- **TASK REQUIREMENTS**
Search the entries below for the string "oppstartsbedrifter" and copy the lines that hold it.

>>

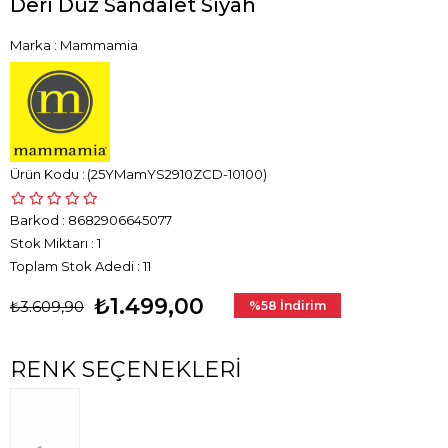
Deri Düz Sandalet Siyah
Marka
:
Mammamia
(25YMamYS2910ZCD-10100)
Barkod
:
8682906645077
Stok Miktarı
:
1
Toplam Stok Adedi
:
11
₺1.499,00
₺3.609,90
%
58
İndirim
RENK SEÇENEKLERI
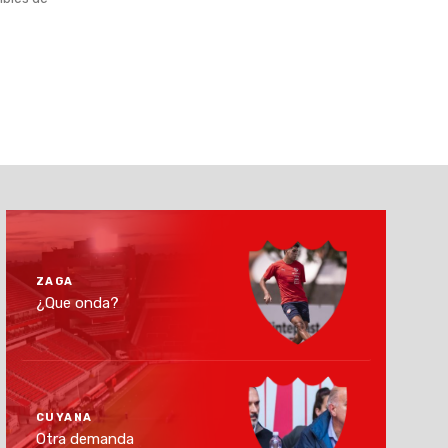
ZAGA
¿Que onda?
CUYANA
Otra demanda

<<
>>

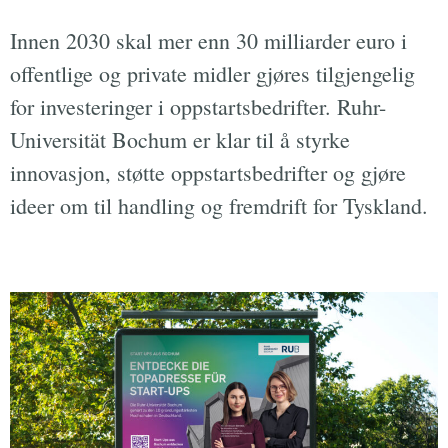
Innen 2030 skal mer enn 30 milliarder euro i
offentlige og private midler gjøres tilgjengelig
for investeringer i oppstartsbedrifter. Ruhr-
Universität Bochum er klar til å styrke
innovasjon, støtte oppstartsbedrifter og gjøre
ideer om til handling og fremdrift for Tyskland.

<<

- **SOLUTION FOR THIS TASK**
for investeringer i oppstartsbedrifter. Ruhr-
innovasjon, støtte oppstartsbedrifter og gjøre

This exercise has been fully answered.